• THE TASK: Only one stretch of the data is wanted: the line containing "Générateur de mot de passe", the line containing "Meta popis má", and every line between them, copied exactly.

• DATA FOR THE TASK:
========

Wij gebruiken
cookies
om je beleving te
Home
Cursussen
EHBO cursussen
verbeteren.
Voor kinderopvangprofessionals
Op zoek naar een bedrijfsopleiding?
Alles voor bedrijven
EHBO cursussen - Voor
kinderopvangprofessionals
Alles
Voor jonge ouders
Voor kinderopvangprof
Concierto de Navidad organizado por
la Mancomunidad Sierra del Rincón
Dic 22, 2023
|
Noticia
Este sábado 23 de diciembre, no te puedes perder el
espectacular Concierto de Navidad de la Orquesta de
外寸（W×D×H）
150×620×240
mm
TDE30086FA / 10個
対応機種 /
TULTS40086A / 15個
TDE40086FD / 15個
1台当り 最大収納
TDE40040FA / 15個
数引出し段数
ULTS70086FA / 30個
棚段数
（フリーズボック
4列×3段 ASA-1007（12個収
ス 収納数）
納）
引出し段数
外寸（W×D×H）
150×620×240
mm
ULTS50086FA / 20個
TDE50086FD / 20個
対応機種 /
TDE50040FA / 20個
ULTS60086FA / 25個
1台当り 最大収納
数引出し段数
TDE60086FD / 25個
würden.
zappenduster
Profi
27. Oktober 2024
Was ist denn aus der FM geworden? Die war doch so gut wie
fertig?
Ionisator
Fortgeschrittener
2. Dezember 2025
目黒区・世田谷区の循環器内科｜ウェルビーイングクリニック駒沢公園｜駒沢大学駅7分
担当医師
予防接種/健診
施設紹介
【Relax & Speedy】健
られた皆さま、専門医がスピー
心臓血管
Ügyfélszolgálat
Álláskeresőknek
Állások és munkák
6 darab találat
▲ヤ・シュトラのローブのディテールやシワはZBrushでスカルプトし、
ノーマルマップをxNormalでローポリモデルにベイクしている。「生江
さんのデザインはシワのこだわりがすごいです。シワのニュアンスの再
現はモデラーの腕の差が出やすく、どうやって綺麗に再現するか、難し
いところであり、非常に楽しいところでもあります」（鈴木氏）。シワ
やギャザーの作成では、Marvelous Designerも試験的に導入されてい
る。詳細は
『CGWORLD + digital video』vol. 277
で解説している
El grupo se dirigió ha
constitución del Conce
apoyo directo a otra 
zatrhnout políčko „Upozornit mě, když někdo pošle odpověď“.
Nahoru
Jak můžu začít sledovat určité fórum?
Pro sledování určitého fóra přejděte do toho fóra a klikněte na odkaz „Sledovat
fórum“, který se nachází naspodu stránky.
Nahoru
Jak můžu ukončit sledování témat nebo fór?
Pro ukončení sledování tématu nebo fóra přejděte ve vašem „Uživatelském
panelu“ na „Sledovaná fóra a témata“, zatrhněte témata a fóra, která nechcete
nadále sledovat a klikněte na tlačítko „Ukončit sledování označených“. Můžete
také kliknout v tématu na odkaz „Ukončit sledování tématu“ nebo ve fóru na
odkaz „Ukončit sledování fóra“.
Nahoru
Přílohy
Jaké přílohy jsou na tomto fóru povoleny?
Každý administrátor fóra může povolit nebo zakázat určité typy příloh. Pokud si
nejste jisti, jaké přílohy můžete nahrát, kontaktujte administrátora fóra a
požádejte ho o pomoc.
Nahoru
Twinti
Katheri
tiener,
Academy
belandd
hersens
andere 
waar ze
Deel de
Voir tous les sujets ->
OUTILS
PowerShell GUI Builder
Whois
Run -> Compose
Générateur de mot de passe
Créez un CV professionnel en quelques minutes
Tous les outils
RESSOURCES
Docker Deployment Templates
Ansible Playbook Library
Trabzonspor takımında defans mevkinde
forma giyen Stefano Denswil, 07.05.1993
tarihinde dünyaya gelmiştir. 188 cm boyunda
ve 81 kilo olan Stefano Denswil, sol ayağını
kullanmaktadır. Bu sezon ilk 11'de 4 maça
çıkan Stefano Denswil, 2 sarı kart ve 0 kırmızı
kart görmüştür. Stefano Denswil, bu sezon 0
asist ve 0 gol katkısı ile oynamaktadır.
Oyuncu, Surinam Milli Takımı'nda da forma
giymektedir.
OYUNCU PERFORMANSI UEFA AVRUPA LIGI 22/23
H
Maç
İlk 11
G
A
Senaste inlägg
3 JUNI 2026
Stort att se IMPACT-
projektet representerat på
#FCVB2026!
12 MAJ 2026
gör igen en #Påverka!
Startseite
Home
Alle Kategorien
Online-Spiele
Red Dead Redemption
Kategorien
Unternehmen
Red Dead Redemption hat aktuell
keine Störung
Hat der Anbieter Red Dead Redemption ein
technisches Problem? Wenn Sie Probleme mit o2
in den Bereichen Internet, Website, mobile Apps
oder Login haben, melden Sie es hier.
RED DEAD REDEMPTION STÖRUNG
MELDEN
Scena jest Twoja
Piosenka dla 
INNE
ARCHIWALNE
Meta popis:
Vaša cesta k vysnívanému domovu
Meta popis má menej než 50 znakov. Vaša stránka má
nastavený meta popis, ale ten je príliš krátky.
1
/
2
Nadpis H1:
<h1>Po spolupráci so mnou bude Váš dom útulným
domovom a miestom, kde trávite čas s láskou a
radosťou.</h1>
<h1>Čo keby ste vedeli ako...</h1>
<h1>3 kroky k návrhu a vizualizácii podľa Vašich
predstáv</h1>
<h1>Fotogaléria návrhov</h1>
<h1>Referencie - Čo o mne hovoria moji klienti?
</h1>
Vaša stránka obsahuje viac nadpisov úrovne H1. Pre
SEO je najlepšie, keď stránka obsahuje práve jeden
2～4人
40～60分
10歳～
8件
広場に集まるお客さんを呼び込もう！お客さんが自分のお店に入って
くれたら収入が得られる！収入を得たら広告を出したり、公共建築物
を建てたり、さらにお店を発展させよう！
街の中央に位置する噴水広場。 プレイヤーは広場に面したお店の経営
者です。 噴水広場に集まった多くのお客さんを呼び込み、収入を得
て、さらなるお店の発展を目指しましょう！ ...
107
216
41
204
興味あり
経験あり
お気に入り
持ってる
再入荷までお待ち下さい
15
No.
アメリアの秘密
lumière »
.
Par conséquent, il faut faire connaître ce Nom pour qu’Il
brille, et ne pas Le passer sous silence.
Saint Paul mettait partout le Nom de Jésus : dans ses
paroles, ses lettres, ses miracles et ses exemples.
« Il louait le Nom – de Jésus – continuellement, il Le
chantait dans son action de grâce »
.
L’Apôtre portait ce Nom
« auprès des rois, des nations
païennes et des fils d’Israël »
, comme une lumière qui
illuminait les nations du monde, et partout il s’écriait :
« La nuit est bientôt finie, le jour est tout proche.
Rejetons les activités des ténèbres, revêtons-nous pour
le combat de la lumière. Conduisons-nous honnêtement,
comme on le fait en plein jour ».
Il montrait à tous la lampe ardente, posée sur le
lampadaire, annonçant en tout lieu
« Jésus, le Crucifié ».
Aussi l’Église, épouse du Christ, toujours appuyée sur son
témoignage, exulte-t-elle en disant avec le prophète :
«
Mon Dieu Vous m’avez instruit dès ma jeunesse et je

========

• SOLUTION TO THIS EXERCISE:
Générateur de mot de passe
Créez un CV professionnel en quelques minutes
Tous les outils
RESSOURCES
Docker Deployment Templates
Ansible Playbook Library
Trabzonspor takımında defans mevkinde
forma giyen Stefano Denswil, 07.05.1993
tarihinde dünyaya gelmiştir. 188 cm boyunda
ve 81 kilo olan Stefano Denswil, sol ayağını
kullanmaktadır. Bu sezon ilk 11'de 4 maça
çıkan Stefano Denswil, 2 sarı kart ve 0 kırmızı
kart görmüştür. Stefano Denswil, bu sezon 0
asist ve 0 gol katkısı ile oynamaktadır.
Oyuncu, Surinam Milli Takımı'nda da forma
giymektedir.
OYUNCU PERFORMANSI UEFA AVRUPA LIGI 22/23
H
Maç
İlk 11
G
A
Senaste inlägg
3 JUNI 2026
Stort att se IMPACT-
projektet representerat på
#FCVB2026!
12 MAJ 2026
gör igen en #Påverka!
Startseite
Home
Alle Kategorien
Online-Spiele
Red Dead Redemption
Kategorien
Unternehmen
Red Dead Redemption hat aktuell
keine Störung
Hat der Anbieter Red Dead Redemption ein
technisches Problem? Wenn Sie Probleme mit o2
in den Bereichen Internet, Website, mobile Apps
oder Login haben, melden Sie es hier.
RED DEAD REDEMPTION STÖRUNG
MELDEN
Scena jest Twoja
Piosenka dla 
INNE
ARCHIWALNE
Meta popis:
Vaša cesta k vysnívanému domovu
Meta popis má menej než 50 znakov. Vaša stránka má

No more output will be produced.